A 20 - 25% return should be extremely realistic on a land deal with a spec home going up. Of course, as the market cools off… it becomes a lot riskier. That’s why you strike when the iron is hot. Borrowing money from a bank and paying some interest is well worth the added expense. We could have done a lot more instead of trying to pay cash and not go in debt. And that extra profit would have gone a long way towards accomplishing other short and long term goals.
 
A 20 - 25% return should be extremely realistic on a land deal with a spec home going up. Of course, as the market cools off… it becomes a lot riskier. That’s why you strike when the iron is hot. Borrowing money from a bank and paying some interest is well worth the added expense. We could have done a lot more instead of trying to pay cash and not go in debt. And that extra profit would have gone a long way towards accomplishing other short and long term goals.
I certainly see your perspective and understand the math, I'm just too risk averse to work that way.
 
Instead of tying up the majority of money in a single project and going one at a time... we could have financed it and did multiple projects. If you've got a 20 - 25% return (not counting management and commissions) on each project... selling 5 or 6 (compared to 1) offers way better return.

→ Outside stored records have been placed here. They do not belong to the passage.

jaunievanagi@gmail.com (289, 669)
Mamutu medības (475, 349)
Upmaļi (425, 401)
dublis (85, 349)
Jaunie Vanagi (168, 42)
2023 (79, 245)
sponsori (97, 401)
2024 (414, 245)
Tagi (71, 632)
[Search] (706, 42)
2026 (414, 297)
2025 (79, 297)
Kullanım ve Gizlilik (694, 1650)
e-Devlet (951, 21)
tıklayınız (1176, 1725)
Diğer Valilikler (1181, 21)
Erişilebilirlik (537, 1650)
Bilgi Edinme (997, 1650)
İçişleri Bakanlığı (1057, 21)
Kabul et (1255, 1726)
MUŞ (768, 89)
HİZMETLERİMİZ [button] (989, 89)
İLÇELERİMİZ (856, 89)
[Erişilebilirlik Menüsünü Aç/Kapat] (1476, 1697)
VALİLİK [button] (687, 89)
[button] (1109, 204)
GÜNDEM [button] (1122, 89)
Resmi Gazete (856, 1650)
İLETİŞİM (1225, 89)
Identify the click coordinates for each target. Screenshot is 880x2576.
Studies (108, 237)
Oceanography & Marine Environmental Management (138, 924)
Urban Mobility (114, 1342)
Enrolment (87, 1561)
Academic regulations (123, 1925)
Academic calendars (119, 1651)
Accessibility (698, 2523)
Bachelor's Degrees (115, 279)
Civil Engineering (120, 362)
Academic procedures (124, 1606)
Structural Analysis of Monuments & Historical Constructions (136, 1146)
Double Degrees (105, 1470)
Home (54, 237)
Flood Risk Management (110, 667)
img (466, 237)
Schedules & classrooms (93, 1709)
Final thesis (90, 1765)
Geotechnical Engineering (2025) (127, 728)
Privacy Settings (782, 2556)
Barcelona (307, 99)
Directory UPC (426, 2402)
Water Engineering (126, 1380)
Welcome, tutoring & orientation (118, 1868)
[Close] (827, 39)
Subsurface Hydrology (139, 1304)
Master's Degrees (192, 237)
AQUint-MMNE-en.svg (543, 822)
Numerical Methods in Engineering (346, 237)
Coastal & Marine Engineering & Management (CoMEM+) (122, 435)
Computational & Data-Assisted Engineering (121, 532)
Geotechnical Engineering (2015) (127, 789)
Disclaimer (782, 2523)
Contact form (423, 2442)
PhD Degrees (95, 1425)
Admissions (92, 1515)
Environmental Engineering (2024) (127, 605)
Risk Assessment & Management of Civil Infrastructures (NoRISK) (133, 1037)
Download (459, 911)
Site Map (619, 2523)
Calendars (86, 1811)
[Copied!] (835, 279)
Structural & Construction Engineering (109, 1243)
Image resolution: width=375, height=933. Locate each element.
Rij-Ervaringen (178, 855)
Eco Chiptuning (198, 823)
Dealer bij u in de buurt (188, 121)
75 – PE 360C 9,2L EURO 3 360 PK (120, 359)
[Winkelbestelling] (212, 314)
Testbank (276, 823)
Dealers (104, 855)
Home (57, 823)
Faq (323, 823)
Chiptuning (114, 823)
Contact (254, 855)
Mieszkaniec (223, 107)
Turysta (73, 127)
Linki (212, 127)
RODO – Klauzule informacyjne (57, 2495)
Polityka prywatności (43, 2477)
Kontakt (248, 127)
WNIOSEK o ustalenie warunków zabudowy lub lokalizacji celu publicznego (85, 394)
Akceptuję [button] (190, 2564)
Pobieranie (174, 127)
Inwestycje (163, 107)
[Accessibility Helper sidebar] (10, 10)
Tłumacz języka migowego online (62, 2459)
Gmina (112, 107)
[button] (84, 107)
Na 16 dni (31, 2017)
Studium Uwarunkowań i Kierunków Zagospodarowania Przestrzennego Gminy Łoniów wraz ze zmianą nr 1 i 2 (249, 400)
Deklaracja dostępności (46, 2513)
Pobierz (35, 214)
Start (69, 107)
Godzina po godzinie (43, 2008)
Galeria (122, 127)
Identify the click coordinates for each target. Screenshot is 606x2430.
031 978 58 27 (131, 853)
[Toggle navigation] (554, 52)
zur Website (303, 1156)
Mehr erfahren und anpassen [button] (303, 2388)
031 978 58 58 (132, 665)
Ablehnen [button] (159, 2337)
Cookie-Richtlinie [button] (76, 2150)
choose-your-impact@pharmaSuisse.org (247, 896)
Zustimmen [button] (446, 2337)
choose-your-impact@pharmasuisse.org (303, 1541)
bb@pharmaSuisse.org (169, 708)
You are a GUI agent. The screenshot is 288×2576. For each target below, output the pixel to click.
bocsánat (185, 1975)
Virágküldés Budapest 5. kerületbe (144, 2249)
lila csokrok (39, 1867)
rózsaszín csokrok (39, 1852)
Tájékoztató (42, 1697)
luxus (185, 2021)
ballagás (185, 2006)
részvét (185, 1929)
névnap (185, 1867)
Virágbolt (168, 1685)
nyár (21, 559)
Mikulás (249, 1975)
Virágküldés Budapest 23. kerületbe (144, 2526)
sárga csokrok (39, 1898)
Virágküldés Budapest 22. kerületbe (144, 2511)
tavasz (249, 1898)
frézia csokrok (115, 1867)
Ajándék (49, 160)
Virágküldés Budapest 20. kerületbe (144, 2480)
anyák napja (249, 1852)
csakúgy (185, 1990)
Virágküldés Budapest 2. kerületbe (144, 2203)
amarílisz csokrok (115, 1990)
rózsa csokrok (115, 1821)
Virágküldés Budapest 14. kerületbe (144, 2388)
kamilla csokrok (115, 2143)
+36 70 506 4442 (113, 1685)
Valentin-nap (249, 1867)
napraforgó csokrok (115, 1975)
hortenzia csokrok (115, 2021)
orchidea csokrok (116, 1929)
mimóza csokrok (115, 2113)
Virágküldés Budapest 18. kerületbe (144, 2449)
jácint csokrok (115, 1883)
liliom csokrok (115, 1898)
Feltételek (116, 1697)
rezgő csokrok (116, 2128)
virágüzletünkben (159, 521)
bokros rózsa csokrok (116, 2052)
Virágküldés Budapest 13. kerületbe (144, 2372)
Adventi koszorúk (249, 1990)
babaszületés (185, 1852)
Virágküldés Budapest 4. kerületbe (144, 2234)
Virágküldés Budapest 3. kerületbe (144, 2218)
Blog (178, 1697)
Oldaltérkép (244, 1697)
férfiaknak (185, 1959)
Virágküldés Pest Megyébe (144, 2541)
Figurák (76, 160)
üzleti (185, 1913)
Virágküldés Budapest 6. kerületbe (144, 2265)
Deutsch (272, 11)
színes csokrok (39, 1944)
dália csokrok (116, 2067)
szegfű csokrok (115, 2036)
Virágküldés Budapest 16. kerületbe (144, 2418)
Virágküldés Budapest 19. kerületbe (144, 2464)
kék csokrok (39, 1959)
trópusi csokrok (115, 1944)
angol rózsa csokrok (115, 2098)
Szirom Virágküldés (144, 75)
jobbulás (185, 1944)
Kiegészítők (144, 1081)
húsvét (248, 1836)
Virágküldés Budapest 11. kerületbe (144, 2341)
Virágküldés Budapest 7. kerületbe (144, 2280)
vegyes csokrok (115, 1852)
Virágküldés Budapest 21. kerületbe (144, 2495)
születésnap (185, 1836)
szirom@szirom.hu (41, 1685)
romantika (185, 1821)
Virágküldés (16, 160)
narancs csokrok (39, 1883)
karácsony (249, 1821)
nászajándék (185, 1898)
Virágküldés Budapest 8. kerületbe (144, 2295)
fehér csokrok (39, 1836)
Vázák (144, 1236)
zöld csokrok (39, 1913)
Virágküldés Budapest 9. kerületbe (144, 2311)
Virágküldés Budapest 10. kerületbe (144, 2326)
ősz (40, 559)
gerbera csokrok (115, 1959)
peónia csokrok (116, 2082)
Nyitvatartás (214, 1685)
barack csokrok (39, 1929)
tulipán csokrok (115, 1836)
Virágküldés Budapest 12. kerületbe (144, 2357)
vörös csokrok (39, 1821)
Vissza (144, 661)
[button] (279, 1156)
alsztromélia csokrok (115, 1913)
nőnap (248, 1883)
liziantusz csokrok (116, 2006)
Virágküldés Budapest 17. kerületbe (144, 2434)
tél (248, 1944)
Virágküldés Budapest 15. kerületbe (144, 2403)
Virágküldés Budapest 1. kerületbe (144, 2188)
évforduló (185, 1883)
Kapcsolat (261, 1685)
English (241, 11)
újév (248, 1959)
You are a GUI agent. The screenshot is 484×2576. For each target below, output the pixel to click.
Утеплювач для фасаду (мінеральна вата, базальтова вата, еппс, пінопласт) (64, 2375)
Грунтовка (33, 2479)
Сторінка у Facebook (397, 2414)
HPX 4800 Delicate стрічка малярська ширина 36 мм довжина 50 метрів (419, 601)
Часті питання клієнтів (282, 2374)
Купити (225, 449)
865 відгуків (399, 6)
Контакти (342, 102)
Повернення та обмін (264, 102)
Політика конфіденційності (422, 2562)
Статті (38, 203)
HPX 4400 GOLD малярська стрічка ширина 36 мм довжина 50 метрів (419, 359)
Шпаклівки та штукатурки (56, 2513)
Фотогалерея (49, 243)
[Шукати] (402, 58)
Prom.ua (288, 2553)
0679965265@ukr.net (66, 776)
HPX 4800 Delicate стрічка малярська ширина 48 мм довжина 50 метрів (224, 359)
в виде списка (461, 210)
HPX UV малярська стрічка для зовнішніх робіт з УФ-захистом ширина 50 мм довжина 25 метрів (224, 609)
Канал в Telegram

Even with interest to the bank... you come out way ahead. So, if we had done 25 or 30 instead of 4 or 5... we'd would have been better off. And that money could have been used to make it work even better for us.

Sounds like a good way to go bankrupt ala many real estate groups in the 2008 bust and the 80s bust before that. Rinse repeat. I know a lot of people do it. But, early in the process you create considerable vulnerability while you hold the debt and have no equity. One at a time while you create the illusion you know what you’re doing seems safer.

One way to fasttrack him would be to provide whatever resource you had to buy a real estate chain in your early 20s. They don’t seem that pricey compared to say buying a McDonald’s.